### Try it
Return every line of the listing that includes the string "bicarbonato".
------
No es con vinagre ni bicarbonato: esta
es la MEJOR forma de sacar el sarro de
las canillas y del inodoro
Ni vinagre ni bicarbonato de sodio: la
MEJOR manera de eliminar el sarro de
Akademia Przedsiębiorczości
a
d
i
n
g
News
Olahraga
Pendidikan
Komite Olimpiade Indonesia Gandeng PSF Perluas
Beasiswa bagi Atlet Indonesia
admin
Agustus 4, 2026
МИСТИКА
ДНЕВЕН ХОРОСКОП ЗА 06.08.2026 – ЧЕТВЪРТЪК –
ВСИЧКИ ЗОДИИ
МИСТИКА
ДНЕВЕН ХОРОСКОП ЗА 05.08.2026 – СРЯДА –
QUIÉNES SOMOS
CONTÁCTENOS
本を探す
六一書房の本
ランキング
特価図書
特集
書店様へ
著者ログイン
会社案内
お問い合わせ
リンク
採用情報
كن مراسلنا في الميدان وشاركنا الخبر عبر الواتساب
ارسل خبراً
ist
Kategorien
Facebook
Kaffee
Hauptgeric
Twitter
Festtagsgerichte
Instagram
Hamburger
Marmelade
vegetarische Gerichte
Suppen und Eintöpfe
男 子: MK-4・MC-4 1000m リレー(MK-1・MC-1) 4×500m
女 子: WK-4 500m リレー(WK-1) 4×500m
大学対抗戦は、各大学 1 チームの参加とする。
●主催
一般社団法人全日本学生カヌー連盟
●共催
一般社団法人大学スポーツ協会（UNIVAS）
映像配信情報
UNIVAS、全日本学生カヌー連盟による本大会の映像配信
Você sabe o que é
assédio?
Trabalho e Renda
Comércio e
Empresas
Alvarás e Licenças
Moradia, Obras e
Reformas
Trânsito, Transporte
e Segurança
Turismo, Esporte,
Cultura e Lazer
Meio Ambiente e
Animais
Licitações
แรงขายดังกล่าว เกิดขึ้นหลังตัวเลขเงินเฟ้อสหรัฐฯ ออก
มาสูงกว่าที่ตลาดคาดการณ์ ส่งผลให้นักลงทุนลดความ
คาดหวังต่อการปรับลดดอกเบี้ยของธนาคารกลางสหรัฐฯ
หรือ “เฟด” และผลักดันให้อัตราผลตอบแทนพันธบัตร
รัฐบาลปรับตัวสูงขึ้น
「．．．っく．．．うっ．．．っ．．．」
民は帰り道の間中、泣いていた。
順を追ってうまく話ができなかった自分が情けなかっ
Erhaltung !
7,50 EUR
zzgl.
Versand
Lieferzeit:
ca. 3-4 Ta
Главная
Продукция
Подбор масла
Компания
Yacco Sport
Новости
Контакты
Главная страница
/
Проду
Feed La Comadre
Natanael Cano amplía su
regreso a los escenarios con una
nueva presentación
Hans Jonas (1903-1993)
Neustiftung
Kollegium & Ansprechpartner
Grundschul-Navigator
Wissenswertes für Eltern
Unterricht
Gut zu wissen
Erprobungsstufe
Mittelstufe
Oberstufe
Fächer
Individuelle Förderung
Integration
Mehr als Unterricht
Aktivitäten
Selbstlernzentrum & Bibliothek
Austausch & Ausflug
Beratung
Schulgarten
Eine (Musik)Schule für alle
------
### Problem solution
No es con vinagre ni bicarbonato: esta
Ni vinagre ni bicarbonato de sodio: la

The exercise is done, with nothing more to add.